Clarification on concept to hardware mapping

Hi, sorry for the newbie questions but none of these were addressed in the FAQ or programmer guide. Anyways, I’ve done plenty of multithreaded programming so I’m down with code being execute concurrently and aware of the problems that can arise from that but I’m still having trouble understanding some of the basic CUDA concepts and to me it seems that the sdk is trying to abstract away the hardware, yet there are so many limitations in place that you have to know the hardware to use the sdk. Anways, here goes:

  • why is the warp size 32? To me it seems that since each multiprocessor has 8 processors, 8 would have been a better warp size. Is this 32 threads per warp a universal truth, should I code in that way, will it change, where did 32 come from?

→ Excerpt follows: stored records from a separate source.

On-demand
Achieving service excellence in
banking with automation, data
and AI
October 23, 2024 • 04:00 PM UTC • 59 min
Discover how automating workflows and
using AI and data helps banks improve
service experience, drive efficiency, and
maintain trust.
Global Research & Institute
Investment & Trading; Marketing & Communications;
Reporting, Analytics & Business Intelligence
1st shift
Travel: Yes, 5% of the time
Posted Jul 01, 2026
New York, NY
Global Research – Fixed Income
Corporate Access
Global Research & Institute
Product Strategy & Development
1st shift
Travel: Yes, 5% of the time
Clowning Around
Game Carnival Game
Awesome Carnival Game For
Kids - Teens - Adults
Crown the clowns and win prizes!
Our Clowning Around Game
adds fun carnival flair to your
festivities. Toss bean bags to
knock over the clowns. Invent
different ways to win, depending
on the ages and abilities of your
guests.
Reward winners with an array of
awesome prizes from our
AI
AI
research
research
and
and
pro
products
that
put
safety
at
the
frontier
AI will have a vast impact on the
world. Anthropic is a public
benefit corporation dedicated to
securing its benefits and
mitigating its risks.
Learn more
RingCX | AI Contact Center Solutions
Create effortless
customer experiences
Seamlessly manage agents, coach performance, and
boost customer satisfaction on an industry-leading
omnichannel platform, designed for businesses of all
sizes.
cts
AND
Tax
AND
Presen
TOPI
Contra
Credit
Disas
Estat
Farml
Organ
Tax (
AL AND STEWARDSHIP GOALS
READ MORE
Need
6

  • if a multiprocessor has 8 processors, I can understand why the max number of active blocks is 8 (each processor is processing a block) but how can the max number of active warps be 24 and the max number of active threads be 768 as stated in the programming guide A.1? Is each processor really capable of handling 96 operations all at once? If so, is there there something lower than the processor that is not being mentioned in the programming guide like each processor has 16 ALUS capables of handling 4 floats or something? From my understanding it goes: a card has 1-16 mps, each mp has 8 processors, each processor can XXX operations in parallel. I understand that with Intel SIMD you can do 4 adds/muls/etcs per op, but 96?

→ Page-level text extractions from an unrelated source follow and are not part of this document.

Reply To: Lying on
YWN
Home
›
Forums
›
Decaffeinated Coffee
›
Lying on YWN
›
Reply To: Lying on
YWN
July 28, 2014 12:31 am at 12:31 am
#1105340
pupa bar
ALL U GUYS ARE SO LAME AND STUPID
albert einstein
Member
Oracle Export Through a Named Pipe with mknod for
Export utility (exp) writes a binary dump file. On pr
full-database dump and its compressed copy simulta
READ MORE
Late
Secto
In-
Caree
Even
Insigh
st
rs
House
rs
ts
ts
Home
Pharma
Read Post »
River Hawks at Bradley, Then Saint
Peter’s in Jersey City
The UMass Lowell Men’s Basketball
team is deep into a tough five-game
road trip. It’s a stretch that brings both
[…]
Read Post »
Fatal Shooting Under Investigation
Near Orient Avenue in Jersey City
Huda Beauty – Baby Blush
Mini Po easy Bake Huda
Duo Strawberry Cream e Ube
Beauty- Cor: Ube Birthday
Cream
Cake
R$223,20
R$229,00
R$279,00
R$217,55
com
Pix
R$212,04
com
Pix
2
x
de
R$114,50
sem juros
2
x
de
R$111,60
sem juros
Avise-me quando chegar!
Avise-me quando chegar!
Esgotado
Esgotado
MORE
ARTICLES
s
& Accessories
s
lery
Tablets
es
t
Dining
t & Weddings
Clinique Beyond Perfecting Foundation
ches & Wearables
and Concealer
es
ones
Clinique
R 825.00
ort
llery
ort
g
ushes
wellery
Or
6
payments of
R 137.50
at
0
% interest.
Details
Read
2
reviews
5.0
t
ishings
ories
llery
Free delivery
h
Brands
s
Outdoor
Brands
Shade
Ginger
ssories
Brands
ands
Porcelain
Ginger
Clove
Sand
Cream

  • does each multiprocessor have a scheduler? why is the max threads per block 512 if there is a scheduler? where does 512 come from if 11 lines down in appendix A1 it says an mp can handle 768 threads concurrently? Or does active not mean concurrent?

Any help would be greatly appreciated. We’re trying to get some computer vision algorithms onto the GPU and really want to use this technology.

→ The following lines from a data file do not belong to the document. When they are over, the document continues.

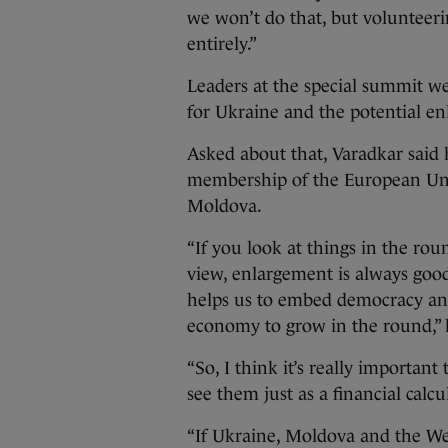
we won’t do that, but volunteeri
entirely.”
Leaders at the special summit we
for Ukraine and the potential en
Asked about that, Varadkar said 
membership of the European Uni
Moldova.
“If you look at things in the rou
view, enlargement is always good 
helps us to embed democracy an
economy to grow in the round,” 
“So, I think it’s really importan
see them just as a financial calcu
“If Ukraine, Moldova and the We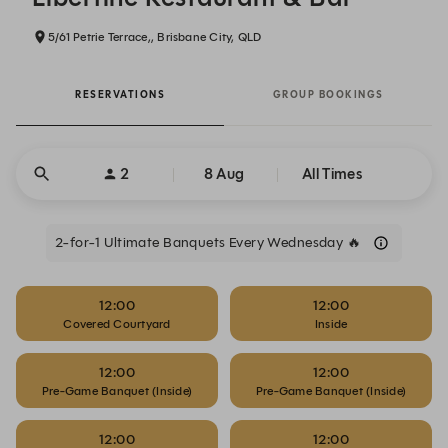
5/61 Petrie Terrace,, Brisbane City, QLD
RESERVATIONS
GROUP BOOKINGS
2
8 Aug
All Times
2-for-1 Ultimate Banquets Every Wednesday 🔥
12:00
12:00
Covered Courtyard
Inside
12:00
12:00
Pre-Game Banquet (Inside)
Pre-Game Banquet (Inside)
12:00
12:00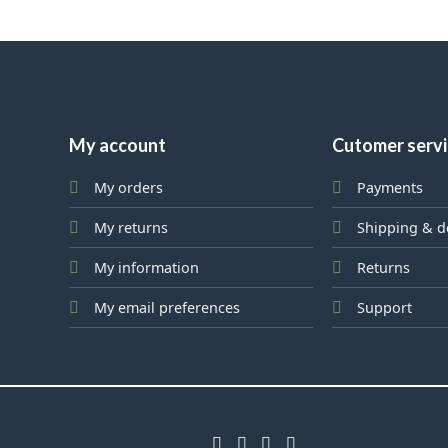
My account
Cutomer serv
My orders
Payments
My returns
Shipping & d
My information
Returns
My email preferences
Support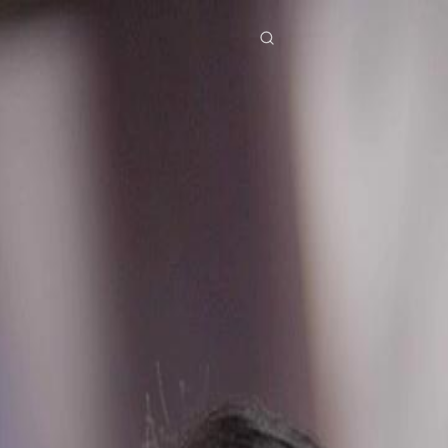
res
Download
Blog
ย
Bahasa Indonesia
Português
简体中文
Italiano
Deutsch
Français
Türkçe
M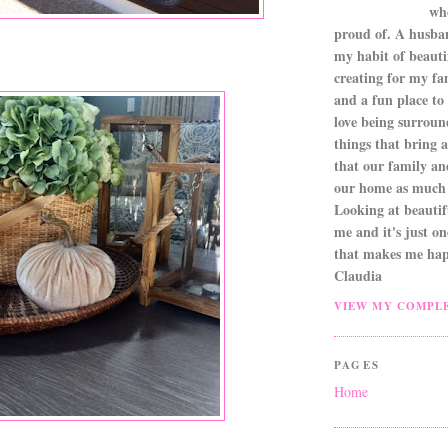
wh
proud of. A husba
my habit of beautif
creating for my fa
and a fun place to
love being surroun
things that bring a 
that our family an
our home as much 
Looking at beautifu
me and it's just o
that makes me hap
Claudia
VIEW MY COMPLE
PAGES
Home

And I thought register combiners were a pain…



It’s conceivable that the warp size could change, it as a runtime-queryable property of the GPU device you’re attached to. I’d like a smaller warp size personally…

As I recall, the reason it’s 32 rather than 8 has to do with the hardware being pipelined. I had thought this was in the programming guide at some point, but if not, it’s certainly mentioned in the UIUC ECE498 class notes somewhere. You may find the UIUC notes interesting if you’re curious about such things.

One wants to schedule more than one thread per SP for the purposes of latency hiding…

Not all of the threads on a SM are executing at once but they are “on” the hardware, ready to run when given the opportunity (e.g. while another thread is doing a global memory read)

The word “active” means that the thread state is on the SM in registers etc, but that does not necessarily mean that all of the threads are executing concurrently, some are waiting. As you read more you’ll understand these distinctions better. Perhaps the best way to think about it when writing code is that one warp of threads is running at once, the other threads are on the SM, but waiting their turn to run. Multiple blocks can be co-scheduled onto a single SM, so even though the max number of threads in a block is 512, you could co-schedule up to 768 threads by having 3 blocks of 256 threads each mapped to that SM. The percentage of this “full SM” capacity in use is referred to as “occupancy” in the profiler. You don’t necessarily have to have high occupancy in order to achieve high performance, but it is helpful for kernels that can benefit from overlapping computations and global memory operations.



Wonderful, thanks for the info and the link to the course pages.